#### Task to carry out
Repeat each line of the listing exactly as written.
-----
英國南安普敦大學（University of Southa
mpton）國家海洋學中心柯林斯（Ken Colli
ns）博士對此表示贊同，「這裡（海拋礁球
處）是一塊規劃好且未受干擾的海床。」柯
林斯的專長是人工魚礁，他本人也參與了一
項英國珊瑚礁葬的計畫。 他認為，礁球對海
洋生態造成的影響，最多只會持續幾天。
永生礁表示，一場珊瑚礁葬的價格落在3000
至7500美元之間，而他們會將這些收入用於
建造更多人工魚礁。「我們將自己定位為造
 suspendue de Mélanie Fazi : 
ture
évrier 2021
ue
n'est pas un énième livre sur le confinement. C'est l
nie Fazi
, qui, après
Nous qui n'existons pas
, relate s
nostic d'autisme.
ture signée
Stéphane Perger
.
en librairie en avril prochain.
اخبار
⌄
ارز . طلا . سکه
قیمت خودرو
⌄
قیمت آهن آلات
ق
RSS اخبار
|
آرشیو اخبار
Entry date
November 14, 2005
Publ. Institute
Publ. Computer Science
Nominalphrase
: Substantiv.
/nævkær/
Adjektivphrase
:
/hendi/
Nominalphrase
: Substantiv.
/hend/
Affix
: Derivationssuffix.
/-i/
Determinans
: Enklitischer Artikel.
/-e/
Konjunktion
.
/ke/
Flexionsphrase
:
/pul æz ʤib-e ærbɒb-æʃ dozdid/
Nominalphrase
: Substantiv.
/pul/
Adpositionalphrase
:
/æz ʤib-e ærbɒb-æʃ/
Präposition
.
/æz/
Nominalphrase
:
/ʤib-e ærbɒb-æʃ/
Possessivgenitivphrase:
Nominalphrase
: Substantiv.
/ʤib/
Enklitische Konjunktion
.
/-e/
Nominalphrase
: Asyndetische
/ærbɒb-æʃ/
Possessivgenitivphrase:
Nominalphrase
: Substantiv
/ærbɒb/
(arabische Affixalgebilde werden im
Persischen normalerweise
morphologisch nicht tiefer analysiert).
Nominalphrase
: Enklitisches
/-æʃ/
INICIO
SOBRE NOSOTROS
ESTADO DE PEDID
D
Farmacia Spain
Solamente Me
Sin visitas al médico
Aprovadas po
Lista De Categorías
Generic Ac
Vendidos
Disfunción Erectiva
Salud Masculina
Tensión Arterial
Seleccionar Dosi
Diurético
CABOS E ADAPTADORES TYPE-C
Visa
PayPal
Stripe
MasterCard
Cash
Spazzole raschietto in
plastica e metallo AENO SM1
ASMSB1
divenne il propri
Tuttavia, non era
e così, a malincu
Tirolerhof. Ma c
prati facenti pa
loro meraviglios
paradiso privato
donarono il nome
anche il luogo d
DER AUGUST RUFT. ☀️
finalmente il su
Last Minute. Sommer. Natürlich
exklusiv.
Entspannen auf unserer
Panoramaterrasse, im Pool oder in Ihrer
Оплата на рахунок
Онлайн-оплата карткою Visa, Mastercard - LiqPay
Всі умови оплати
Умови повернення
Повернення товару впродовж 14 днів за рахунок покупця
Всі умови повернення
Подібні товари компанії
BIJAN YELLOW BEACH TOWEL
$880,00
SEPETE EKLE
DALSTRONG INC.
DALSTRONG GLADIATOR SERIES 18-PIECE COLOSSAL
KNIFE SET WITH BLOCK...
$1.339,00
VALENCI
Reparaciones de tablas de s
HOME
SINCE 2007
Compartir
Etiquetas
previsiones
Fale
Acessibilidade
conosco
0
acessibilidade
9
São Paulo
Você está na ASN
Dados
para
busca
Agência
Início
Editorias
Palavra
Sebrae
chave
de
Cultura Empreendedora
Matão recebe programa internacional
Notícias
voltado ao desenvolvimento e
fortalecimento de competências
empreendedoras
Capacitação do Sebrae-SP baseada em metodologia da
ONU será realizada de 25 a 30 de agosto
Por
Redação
-----
#### Task answer
英國南安普敦大學（University of Southa
mpton）國家海洋學中心柯林斯（Ken Colli
ns）博士對此表示贊同，「這裡（海拋礁球
處）是一塊規劃好且未受干擾的海床。」柯
林斯的專長是人工魚礁，他本人也參與了一
項英國珊瑚礁葬的計畫。 他認為，礁球對海
洋生態造成的影響，最多只會持續幾天。
永生礁表示，一場珊瑚礁葬的價格落在3000
至7500美元之間，而他們會將這些收入用於
建造更多人工魚礁。「我們將自己定位為造
 suspendue de Mélanie Fazi : 
ture
évrier 2021
ue
n'est pas un énième livre sur le confinement. C'est l
nie Fazi
, qui, après
Nous qui n'existons pas
, relate s
nostic d'autisme.
ture signée
Stéphane Perger
.
en librairie en avril prochain.
اخبار
⌄
ارز . طلا . سکه
قیمت خودرو
⌄
قیمت آهن آلات
ق
RSS اخبار
|
آرشیو اخبار
Entry date
November 14, 2005
Publ. Institute
Publ. Computer Science
Nominalphrase
: Substantiv.
/nævkær/
Adjektivphrase
:
/hendi/
Nominalphrase
: Substantiv.
/hend/
Affix
: Derivationssuffix.
/-i/
Determinans
: Enklitischer Artikel.
/-e/
Konjunktion
.
/ke/
Flexionsphrase
:
/pul æz ʤib-e ærbɒb-æʃ dozdid/
Nominalphrase
: Substantiv.
/pul/
Adpositionalphrase
:
/æz ʤib-e ærbɒb-æʃ/
Präposition
.
/æz/
Nominalphrase
:
/ʤib-e ærbɒb-æʃ/
Possessivgenitivphrase:
Nominalphrase
: Substantiv.
/ʤib/
Enklitische Konjunktion
.
/-e/
Nominalphrase
: Asyndetische
/ærbɒb-æʃ/
Possessivgenitivphrase:
Nominalphrase
: Substantiv
/ærbɒb/
(arabische Affixalgebilde werden im
Persischen normalerweise
morphologisch nicht tiefer analysiert).
Nominalphrase
: Enklitisches
/-æʃ/
INICIO
SOBRE NOSOTROS
ESTADO DE PEDID
D
Farmacia Spain
Solamente Me
Sin visitas al médico
Aprovadas po
Lista De Categorías
Generic Ac
Vendidos
Disfunción Erectiva
Salud Masculina
Tensión Arterial
Seleccionar Dosi
Diurético
CABOS E ADAPTADORES TYPE-C
Visa
PayPal
Stripe
MasterCard
Cash
Spazzole raschietto in
plastica e metallo AENO SM1
ASMSB1
divenne il propri
Tuttavia, non era
e così, a malincu
Tirolerhof. Ma c
prati facenti pa
loro meraviglios
paradiso privato
donarono il nome
anche il luogo d
DER AUGUST RUFT. ☀️
finalmente il su
Last Minute. Sommer. Natürlich
exklusiv.
Entspannen auf unserer
Panoramaterrasse, im Pool oder in Ihrer
Оплата на рахунок
Онлайн-оплата карткою Visa, Mastercard - LiqPay
Всі умови оплати
Умови повернення
Повернення товару впродовж 14 днів за рахунок покупця
Всі умови повернення
Подібні товари компанії
BIJAN YELLOW BEACH TOWEL
$880,00
SEPETE EKLE
DALSTRONG INC.
DALSTRONG GLADIATOR SERIES 18-PIECE COLOSSAL
KNIFE SET WITH BLOCK...
$1.339,00
VALENCI
Reparaciones de tablas de s
HOME
SINCE 2007
Compartir
Etiquetas
previsiones
Fale
Acessibilidade
conosco
0
acessibilidade
9
São Paulo
Você está na ASN
Dados
para
busca
Agência
Início
Editorias
Palavra
Sebrae
chave
de
Cultura Empreendedora
Matão recebe programa internacional
Notícias
voltado ao desenvolvimento e
fortalecimento de competências
empreendedoras
Capacitação do Sebrae-SP baseada em metodologia da
ONU será realizada de 25 a 30 de agosto
Por
Redação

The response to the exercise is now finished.